Sunday 1 December, LALIT held a “Teach-in Against the New Biometric ID Cards” at its headquarters in Grand River North West, as part of the process of organizing a go-slow. The session started with LALIT’s 7-minute YouTube clip, and then Lindsey Collen, presiding, did an up-date, concentrating on the hard time the Government is having implementing the project because of the passive resistance of the people. Poor Mr. Rao Ramah, the contractual “manager” of the project, is left all on his own to defend the project, she said. For ages, neither Prime Minister nor ICT Minister has opened his mouth to say one word to support their project. Over a month ago, when they did open their mouths, it was to expostulate totally contradictory facts. The PMO said “a” and the ICT Minister “b”, as the Kreol saying goes. Now at the end of the time for signing up for an ID Card for the under-22-year-olds, Mr. Rao Ramah, announces that “A majority” have signed up. Well, this means nearly half have refused. This means the go-slow is working.

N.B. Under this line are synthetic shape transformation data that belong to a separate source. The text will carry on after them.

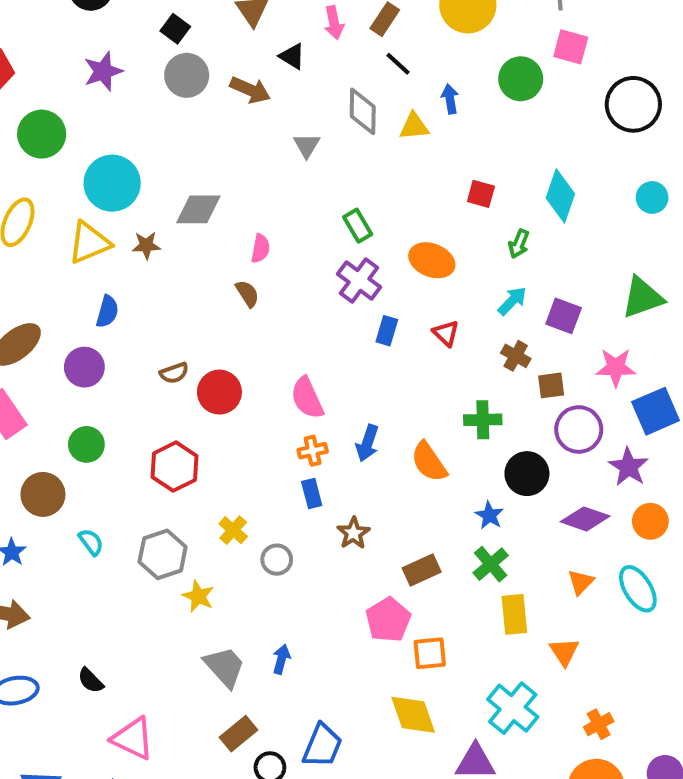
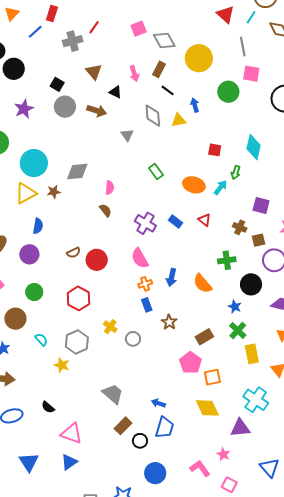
purple cross: (359, 281) -> (145, 223), moved
cyan arrow: (512, 301) -> (220, 188), moved
blue rectangle: (387, 331) -> (175, 222), turned -64
yellow star: (198, 596) -> (62, 365), moved
blue arrow: (281, 659) -> (158, 403), moved, turned -80

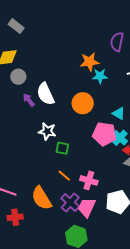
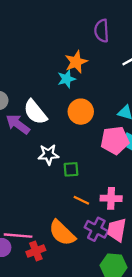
cyan star: (100, 76) -> (67, 79), moved
purple arrow: (29, 100) -> (18, 124), size x1.5
red cross: (15, 217) -> (36, 251), moved

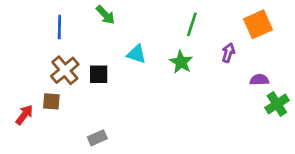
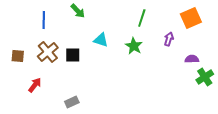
brown square: (51, 101) -> (18, 56), moved
red arrow: (24, 115) -> (35, 85), moved

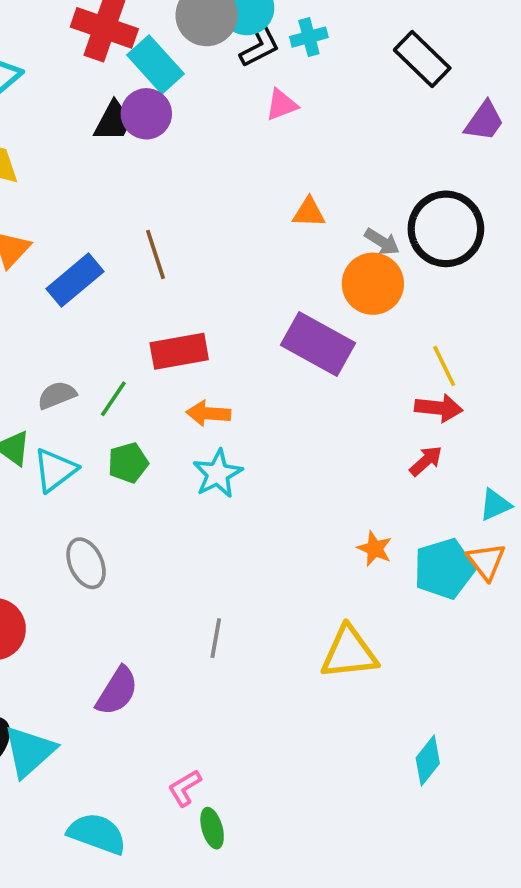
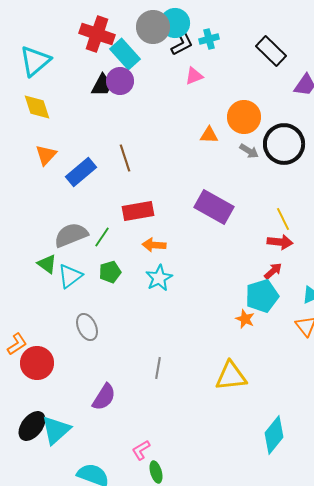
orange circle: (373, 284) -> (244, 117), moved
gray semicircle: (57, 395) -> (71, 235), size x1.6
cyan pentagon: (444, 569) -> (262, 296), moved
cyan diamond: (428, 761) -> (274, 435), size x1.4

Lindsey Collen explained how the entire Government time-table has been abandoned. They found the going so slow that now you no longer have to respect the cohorts-by-age that were first announced. Anyone can get a new card, if this makes it looks as if there are lots of people getting their cards. Anyone who has lost their card (the 300 people a day Ramgoolam announced there are), or anyone turning 18 and getting a first-ever card (maybe some 20,000 people), now has to go to the “conversion” centre. Originally “conversion” was only for those bringing in their old card, hence the name. Once again, because the going was so painfully slow, all these people are just being given new biometric ID cards. In addition, even the times of opening have been changed. After spending a fortune on announcing that the winter hours were 10 to 6 (8 hours), and summer hours 10:30 to 6:30 (8 hours), the Government announced that the hours had been “extended”. They have supposedly been extended to the new hours 9 – 5. Which, according to most mathematics, is also 8 hours. The campaign was originally in French, but has now switched to Kreol.
The three speakers, in order, came forward with succinct and witty papers.
Alain Ah-Vee spoke about the 3 main laws involved (i.e. the ID Card Act, the Civil Status Act, and the curious 2009 Finance Act) comparing and contrasting, as he spoke, the Government propaganda. The mismatch between the content of the laws and the content of the spin-doctoring is quite shocking.
Rada Kistnasamy said that, in the face of criticism, the Government would and sometimes did quote the “Data Protection Act”. But, he said, the Data Protection Office sits in the Prime Minister’s Office. It seems to be part of his “security desk”. How’s that for independence? he asked. He then said how various reassuring sections of the Act were plainly waived in special cases: national security, tax and crime. Well, those are very broad reasons for suspending the little protection one’s data has. He also said how the Data Protection Commissioner can by the stroke of a pen delegate all her powers to a police officer. How’s that for keeping the Data from the Police.
Rajni Lallah spoke on the different legal challenges to finger-printing and to the new Cards. She spoke of the gains made by the Pravind Jugnauth case. Judge David Chan said it is perfectly legal to use one’s old card until mid-September 2014, as the law states, thus making a go-slow possible. The case also pushed the Government to have to come up with retrospective “regulations” in order not to actually lose the case. The other case being brought by the No To ID Card team has so far shown the limitations of litigation in the face of political problems. Even the judgment of the Tribunal under the ICTA which the Data Protection Office has put on its site, and which calls on the police to act against the Alteo sugar bosses because of illegal finger-printing for attendance at work, is not all that reassuring. When the sugar bosses have appealed, the State Law Office has withdrawn its legal services from the Data Protection Commissioner.
After these talks, there was over an hour of debate, question and answer, and discussion on tactics and strategy.